### Task to carry out:
Return each line of the listing that has the word "Services" in it.

### Data extracts:
--- START ---
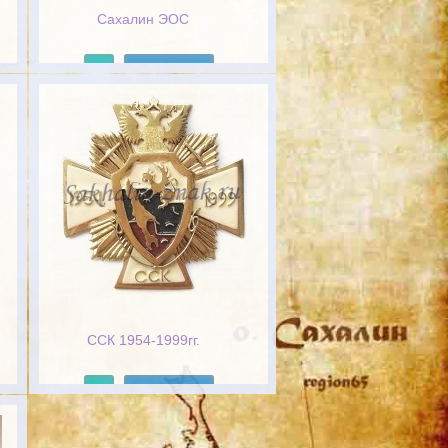
Сахалин ЭОС
Подробнее
ССК 1954-1999гг.
Подробнее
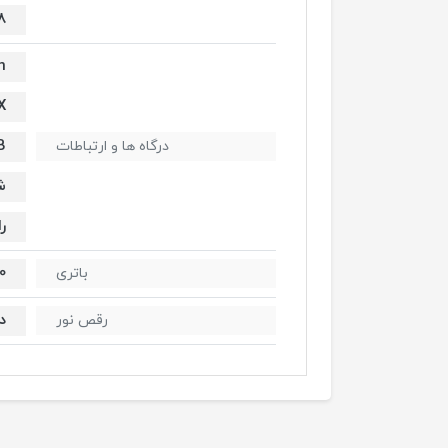
8 ای
h
X
B
درگاه ها و ارتباطات
ش
را
2400
باتری
دا
رقص نور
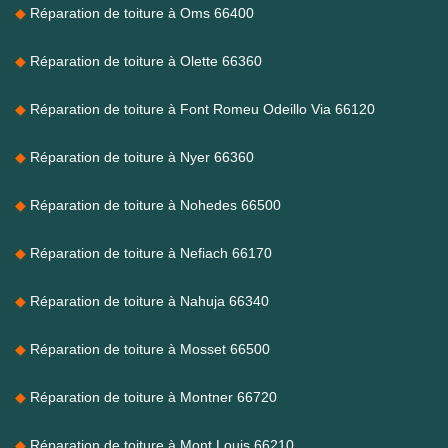
Réparation de toiture à Oms 66400
Réparation de toiture à Olette 66360
Réparation de toiture à Font Romeu Odeillo Via 66120
Réparation de toiture à Nyer 66360
Réparation de toiture à Nohedes 66500
Réparation de toiture à Nefiach 66170
Réparation de toiture à Nahuja 66340
Réparation de toiture à Mosset 66500
Réparation de toiture à Montner 66720
Réparation de toiture à Mont Louis 66210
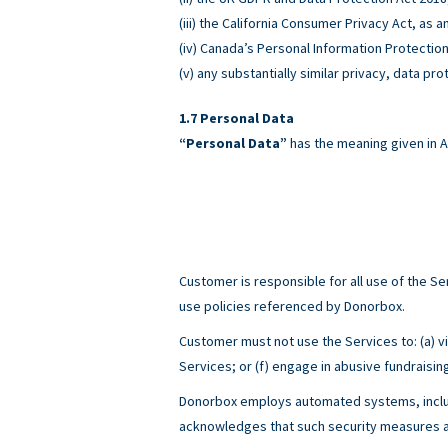
(iii) the California Consumer Privacy Act, as
(iv) Canada’s Personal Information Protectio
(v) any substantially similar privacy, data pro
Personal Data
“Personal Data”
has the meaning given in A
Customer is responsible for all use of the 
use policies referenced by Donorbox.
Customer must not use the Services to: (a) viol
Services; or (f) engage in abusive fundraisin
Donorbox employs automated systems, includ
acknowledges that such security measures ar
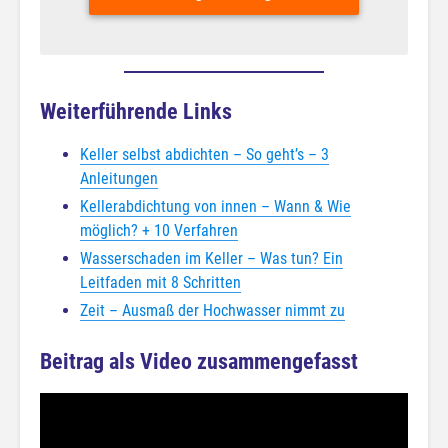
Weiterführende Links
Keller selbst abdichten – So geht’s – 3
Anleitungen
Kellerabdichtung von innen – Wann & Wie
möglich? + 10 Verfahren
Wasserschaden im Keller – Was tun? Ein
Leitfaden mit 8 Schritten
Zeit – Ausmaß der Hochwasser nimmt zu
Beitrag als Video zusammengefasst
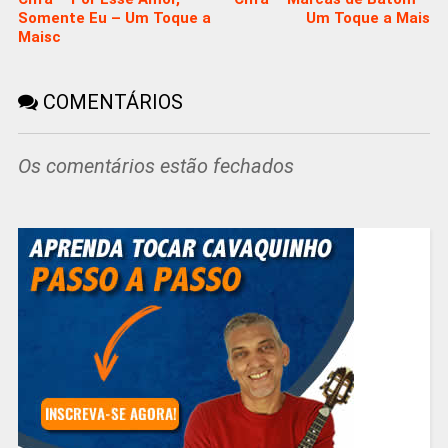
Somente Eu – Um Toque a
Um Toque a Mais
Maisc
COMENTÁRIOS
Os comentários estão fechados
--- END ---
### Task response:
Customer must not use the Services to: (a) viol
Services; or (f) engage in abusive fundraisin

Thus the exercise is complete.